Side note: It wasn't Steve Jobs that hired Ive. Ive had been working as a consultant for Apple for a couple years, before joining them in 1992 - they tempted him in with a fake tablet computer project. Ive nearly quit before Job's return to Apple. Esslinger suggested to Jobs that Apple had some talented individuals in its design department, that could do good things if given the power to do so.
I think he was more form than UI design, though of course the form of many devices is a part of the user's interaction - i.e, the Big Green Button on photocopiers, the moulded line between the eject button and the disc lid on the original Sony PlayStation, the position of volume buttons on mobile phones.
There is a bit of cross over between Sony and Apple:
- Both companies didn't like focus groups for the same reason that Henry Ford gave: "people would just tell me they wanted a faster horse!". Empirical studies over decades tell us that what people say they want isn't isn't what they will actually buy.
- Portable audio players. Both 'Walkman' and 'iPod' have become near generic, like 'Hoover'.
-Esslinger. Designed for Wega before Sony bought it. Developed Apple's 1980's design language. Sony's Playstation was a deliberate homage to it.
- Propriety interfaces. Buy a Sony TV and the remote control for a Sony DVD player will control it. Great. If you only own Sony kit. Umm.
-Steve Jobs used to just walk in to Sony HQ. When he ended the MacOS clone programme, he was willing to make an exception for Sony VAIO laptops and desktops (designed by the Playstation lead designer). However Sony were too far down the MS Windows path by then. Jobs also suggested to Sony that they stick a GPS receiver in their digital cameras.

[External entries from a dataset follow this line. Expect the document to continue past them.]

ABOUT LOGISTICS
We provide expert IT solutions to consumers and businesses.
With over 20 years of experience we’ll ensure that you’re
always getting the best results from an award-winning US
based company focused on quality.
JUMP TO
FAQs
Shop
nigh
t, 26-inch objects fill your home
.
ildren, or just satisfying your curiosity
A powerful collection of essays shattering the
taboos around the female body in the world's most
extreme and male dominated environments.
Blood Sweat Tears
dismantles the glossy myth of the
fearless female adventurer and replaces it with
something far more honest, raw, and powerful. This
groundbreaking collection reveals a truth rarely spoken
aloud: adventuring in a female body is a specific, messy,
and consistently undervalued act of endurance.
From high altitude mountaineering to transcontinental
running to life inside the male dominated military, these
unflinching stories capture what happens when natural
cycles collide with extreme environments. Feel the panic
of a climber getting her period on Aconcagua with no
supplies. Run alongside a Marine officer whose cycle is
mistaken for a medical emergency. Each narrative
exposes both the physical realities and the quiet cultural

- Sony, and later Apple, kit is used in broadcast and video editing.
- Shuttle controls in Sony's video editing kit became the iPod's scroll wheel, via a Bang and Olufsen telephone.
- Sony had all the pieces to create a iTunes online music store and hardware player, and they had done the studies and tests... but they tripped themselves up.
-Digital Cameras. The Apple QuickTake camera.
-FireWire
Aside from the overwhelming biliousness that the Fry "interview" invokes, I was left with a sense of disappointment that it wasn't published in the National Treasure's ™ usual Kleenex of choice, the Grauniad. Whilst the Telegraph's commentards include the occasional Apple zealot they are a pale imitation of those that exist under the CiF line.